Head north or east, and you’ve got Sarajevo where every street seems to carry the weight of history while still feeling alive and current.
For nature lovers, Bosnia’s got everything from the Dinaric Alps to hidden waterfalls and wild rivers perfect for rafting and hiking. Towns like Jajce, Konjic, and Trebinje offer small-town charm with epic backdrops. Whether you’re into exploring medieval fortresses, getting lost in the mountains, or just soaking up the vibe of a place that still feels undiscovered—Bosnia delivers.
Sarajevo: The Cultural Capital
Sarajevo isn’t just a city—it’s an experience. Walk a few blocks, and you’ll feel like you’ve crossed continents. One moment you’re sipping strong Bosnian coffee in a centuries-old Ottoman bazaar, the next you're passing Austro-Hungarian architecture that wouldn’t look out of place in Vienna. This is a city where mosques, churches, and synagogues stand within minutes of each other, a living reminder of its layered, complex history.
The streets are alive with music, art, and that unmistakable Balkan spirit—resilient, warm, and full of soul. Whether you're exploring the cobbled alleys of Baščaršija, riding the cable car up to Trebević Mountain, or diving into its recent history at the Tunnel of Hope, Sarajevo will move you in ways you didn’t expect. It’s gritty and beautiful, heavy and hopeful—all at once.
Baščaršija Old Town
Built in the 15th century by Isa-Beg Ishaković, Baščaršija (the founder of Sarajevo) is Sarajevo’s original trading centre. Once a hub on the old Silk Road, it brought together merchants from East and West, shaping Sarajevo’s identity as a crossroads of cultures. At its peak, it was home to thousands of shops, mosques, and roadside inns, many of which still stand today.
Wander its narrow stone streets and you’re walking through history—past Ottoman-era architecture, the iconic Sebilj fountain, and artisan workshops that have been passed down for generations. It’s more than a market; it’s a window into the city's roots, resilience, and rich cultural mix.


Trebević Mountain
Just a short ride from the city, Trebević Mountain is Sarajevo’s perfect escape into nature. Known as the city’s "green lung," this peaceful mountain offers breathtaking views of Sarajevo below, making it a go-to spot for hiking, biking, or simply soaking in the scenery. The fresh air and forests provide a much-needed break from the city.

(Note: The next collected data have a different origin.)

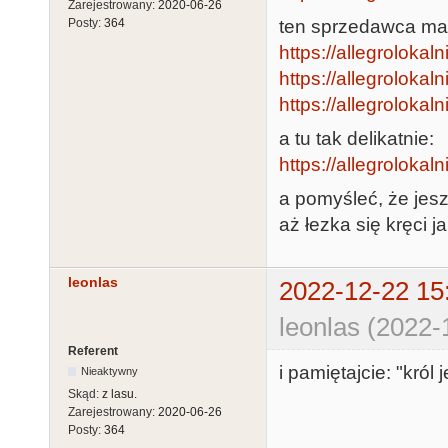
Zarejestrowany:
2020-06-26
ten sprzedawca ma 
Posty:
364
https://allegrolokalni
https://allegrolokaln
https://allegrolokaln
a tu tak delikatnie:
https://allegrolokaln
a pomyśleć, że jesz
aż łezka się kręci 
leonlas
2022-12-22 15
leonlas (2022-
Referent
i pamiętajcie: "król j
Nieaktywny
Skąd:
z lasu.
Zarejestrowany:
2020-06-26
Posty:
364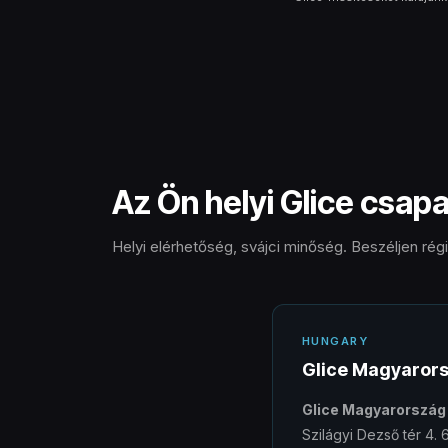
Az Ön helyi Glice csap
Helyi elérhetőség, svájci minőség. Beszéljen régi
HUNGARY
Glice Magyarors
Glice Magyarország 
Szilágyi Dezső tér 4. 6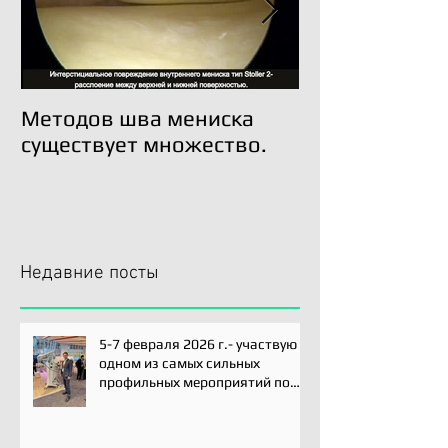
Методов шва мениска
Трансплантац
существует множество.
возможна!
Недавние посты
5-7 февраля 2026 г.- участвую
одном из самых сильных
профильных мероприятий по
хирургии плечевого сустава -
Paris International Shoulder
Course.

Hop on the Trebević Cable Car, which reopened in 2018 after being destroyed during the Bosnian War. The ride offers a panoramic bird’s-eye view of the city, and its unique mix of history and nature.
For a more immersive experience, you can stroll up the winding, uphill streets, taking your time to explore charming neighbourhoods and stunning views along the way.

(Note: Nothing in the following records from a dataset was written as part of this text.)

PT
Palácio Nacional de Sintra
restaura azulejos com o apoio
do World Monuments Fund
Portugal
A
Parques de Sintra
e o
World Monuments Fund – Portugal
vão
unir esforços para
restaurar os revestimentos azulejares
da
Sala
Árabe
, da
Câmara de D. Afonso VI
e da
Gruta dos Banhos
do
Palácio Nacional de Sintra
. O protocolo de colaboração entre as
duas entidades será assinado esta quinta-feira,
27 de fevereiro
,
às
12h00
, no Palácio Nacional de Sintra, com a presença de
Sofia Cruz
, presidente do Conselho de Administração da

Rising above Sarajevo, Mount Trebević is more than just a popular hiking destination — it's known as the "Olympic Mountain", thanks to its central role in the 1984 Winter Olympics. Back then, it was buzzing with excitement, pride, and international attention. Trebević hosted the bobsled and luge events, and its sleek, winding concrete track cut a futuristic shape through the forest. For a few unforgettable weeks, Sarajevo stood proudly at the center of the sporting world.
The Abandoned Bobsleigh Track
Today, the bobsled and luge track lies abandoned, a haunting yet captivating relic of the past. Nature has started to reclaim it. Moss creeps along the walls, trees stretch their limbs across its edges, and colorful graffiti now blankets nearly every surface. Artists have turned it into a kind of open-air gallery — vibrant and expressive.
Whether you're a history buff, a photography lover, or just someone looking for a unique experience, the bobsled track on Trebević is well worth the visit. Hike up through the forest, breathe in the mountain air, and take a moment to walk the curves of this forgotten ribbon of Olympic concrete — it's not something you'll soon forget.

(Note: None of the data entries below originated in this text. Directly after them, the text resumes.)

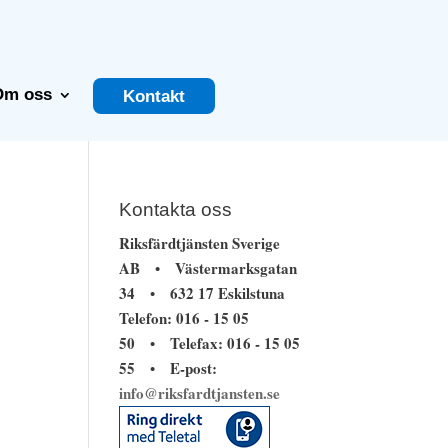
Om oss
Kontakt
Kontakta oss
Riksfärdtjänsten Sverige
AB
Västermarksgatan
•
34
632 17 Eskilstuna
•
Telefon: 016 - 15 05
50
Telefax: 016 - 15 05
•
55
E-post:
•
info@riksfardtjansten.se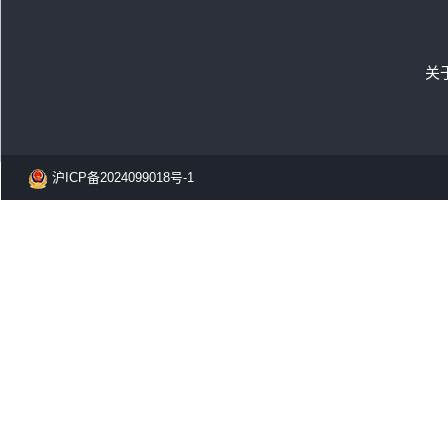
关
沪ICP备2024099018号-1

The moment in history was groundbreaking: Sarajevo became the first city in a socialist country to host the Winter Olympics. It was a time of unity, hope, and national pride. The Games brought global recognition, with brand-new venues built across the surrounding mountains — including the now-famous bobsled track on Trebević.
But history had a different path in store. Less than a decade later, the city would be under siege during the brutal Bosnian War of the 1990s. The very track that once echoed with the cheers of fans and the roar of speeding sleds was repurposed as an artillery position. From Olympic dreams to wartime frontline.


Mostar
Mostar is a city where history and nature are deeply intertwined. The city's name derives from the word "mostari," meaning "bridge keepers," a reference to the guardians of the iconic Stari Most (Old Bridge), nestled between rugged mountains and split by the emerald Neretva River.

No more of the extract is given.